REQUIREMENT = The line with "22.3mm x 14.9 mm CMOS" marks where to begin. Please copy it and each line after it to the end of the records below, exactly.

Page images and extracted text:
_ _ _ _
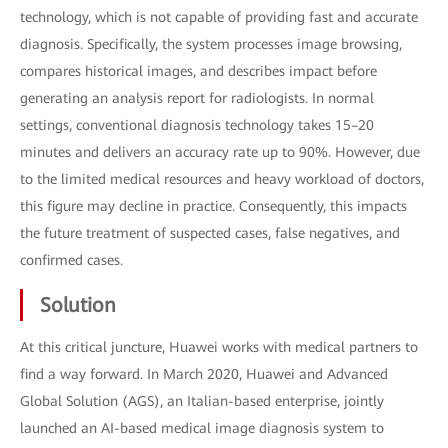
technology, which is not capable of providing fast and accurate
diagnosis. Specifically, the system processes image browsing,
compares historical images, and describes impact before
generating an analysis report for radiologists. In normal
settings, conventional diagnosis technology takes 15–20
minutes and delivers an accuracy rate up to 90%. However, due
to the limited medical resources and heavy workload of doctors,
this figure may decline in practice. Consequently, this impacts
the future treatment of suspected cases, false negatives, and
confirmed cases.
Solution
At this critical juncture, Huawei works with medical partners to
find a way forward. In March 2020, Huawei and Advanced
Global Solution (AGS), an Italian-based enterprise, jointly
launched an AI-based medical image diagnosis system to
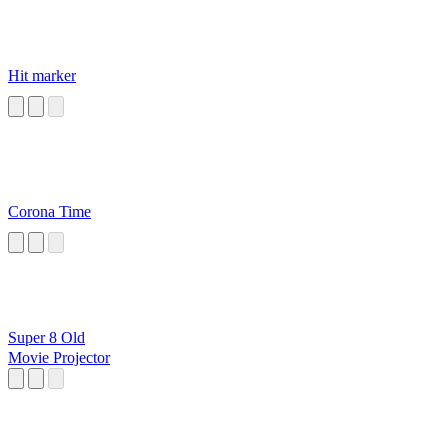
Hit marker
Corona Time
Super 8 Old
Movie Projector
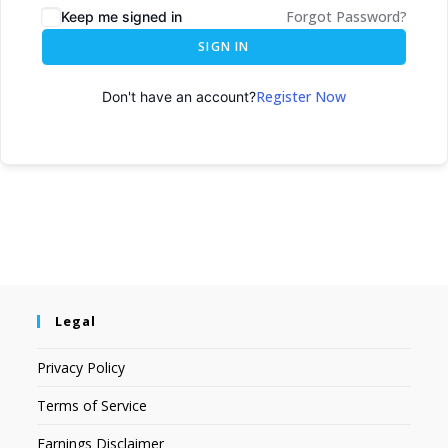
Forgot Password?
Keep me signed in
SIGN IN
Register Now
Don't have an account?
Legal
Privacy Policy
Terms of Service
Earnings Disclaimer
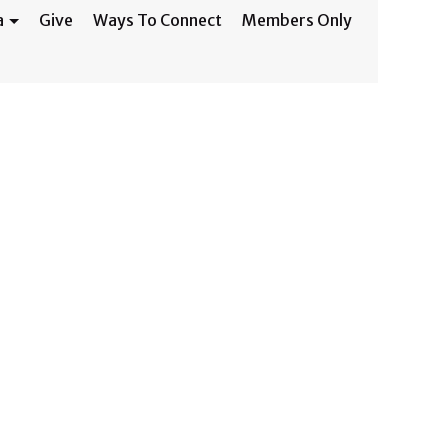
a
Give
Ways To Connect
Members Only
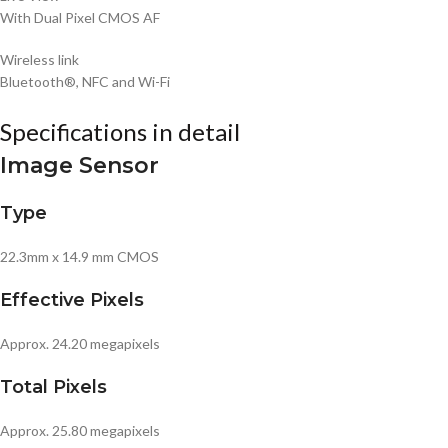
With Dual Pixel CMOS AF
Wireless link
Bluetooth®, NFC and Wi-Fi
Specifications in detail
Image Sensor
Type
22.3mm x 14.9 mm CMOS
Effective Pixels
Approx. 24.20 megapixels
Total Pixels
Approx. 25.80 megapixels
_ _ _ _
EXERCISE OUTPUT =
22.3mm x 14.9 mm CMOS
Effective Pixels
Approx. 24.20 megapixels
Total Pixels
Approx. 25.80 megapixels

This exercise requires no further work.